I was initially using the Elasticsearch class as below:

from elasticsearch import Elasticsearch
....
elastic_conn = Elasticsearch(['<my_host>'], http_auth=('<my_user>', '<my_user_pwd>'))
qry = {"query": {"bool": {"must": [{"match": {"extension": "css"}}, {"match": {"machine.os": "ios"}}]}}}
res = elastic_conn.search(index="<my_index_name>", body=qry)
for doc in res['hits']['hits']:
print('got data...')

But, I need to implement connection pooling at server start up & use a connection from this pool (by using --> transport.get_connection()) for all future queries.
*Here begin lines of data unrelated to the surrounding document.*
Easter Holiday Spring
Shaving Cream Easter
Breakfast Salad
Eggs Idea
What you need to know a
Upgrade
I could not find a link to implement connection pooling using the above, hence did connection pooling using the "Transport" class.

How can I implement connection pooling (at server start up) as per your link?

Thanks & Regards,
Sachin

Hi @ssharma7884,

If you use django you can create one module inside your project folder.

# es_conn.py
import elasticsearch
from django.conf import settings

es = elasticsearch.Elasticsearch(settings.ELASTIC_SERVER, **settings.ELASTIC_CONFIG)
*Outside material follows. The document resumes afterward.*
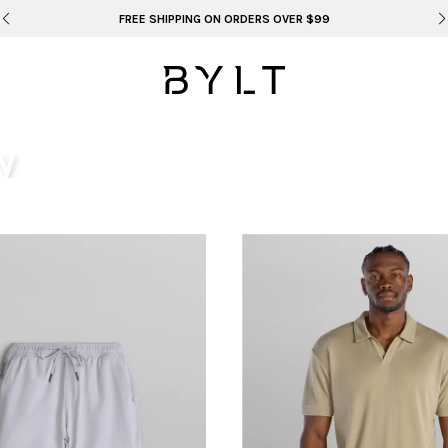
FREE SHIPPING ON ORDERS OVER $99
y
The es instance will only initialize once on start up.
Elasticsearch instance already create a pool of connection from the provided array of hosts.

Then you can use it like this in other module.

# other_module.py
from es_conn import es

es.exists(index='index_name', doc_type='doc', id='123')

bry-c,
Thanks for your comments.
I am using flask & apache2. My existing connection pooling implementation is similar to what you have mentioned.
After your reply, I re-read the following links/sections which gave me the required details & clarifications I had missed out initially

https://elasticsearch-py.readthedocs.io/en/master/#persistent-connections
elasticsearch-py uses persistent connections inside of individual connection pools (one per each configured or sniffed node)

https://elasticsearch-py.readthedocs.io/en/master/#thread-safety
By default we allow urllib3 to open up to 10 connections to each node, if your application calls for more parallelism, use the maxsize parameter to raise the limit:

#maxsize parameter for connection poolsize
es = Elasticsearch(["host1", "host2"], maxsize=25)

Query

  1. Here, I am assuming that the parameter "maxsize" is for no. of persistent connections per confirgured node.
  2. As per the thread-safety link above :
    If your application is long-running consider turning on Sniffing to make sure the client is up to date on the cluster location.

My application is long running almost 24x7, so should I turn on sniffing mechanism?

Thanks & Regards,
Sachin Vyas.

I also came across the following 2 links, which provided further clarification:

https://elasticsearch-py.readthedocs.io/en/master/connection.html#elasticsearch.Urllib3HttpConnection

Refer the "maxsize" parameter comments under the above link & also the link:
https://urllib3.readthedocs.io/en/1.4/pools.html#api

Thanks & Regards,
Sachin Vyas.

Hi @ssharma7884,

Yes it’s better to enable sniffing as mentioned in the documentation.